§ Dataset extract:

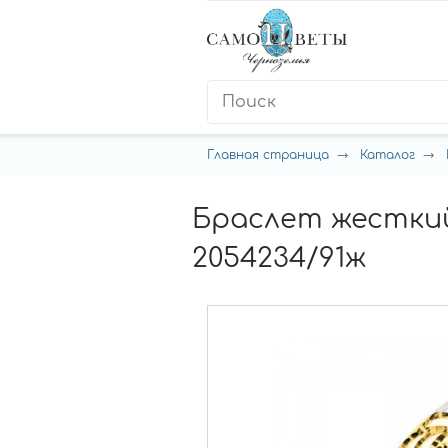
Главная страница
Каталог
Браслет жесткий
2054234/91ж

§ Exercise objective: Please keep every line of the data the same when you reproduce it, and keep every picture out.

§ The answer:
Главная страница
Каталог
Браслет жесткий
2054234/91ж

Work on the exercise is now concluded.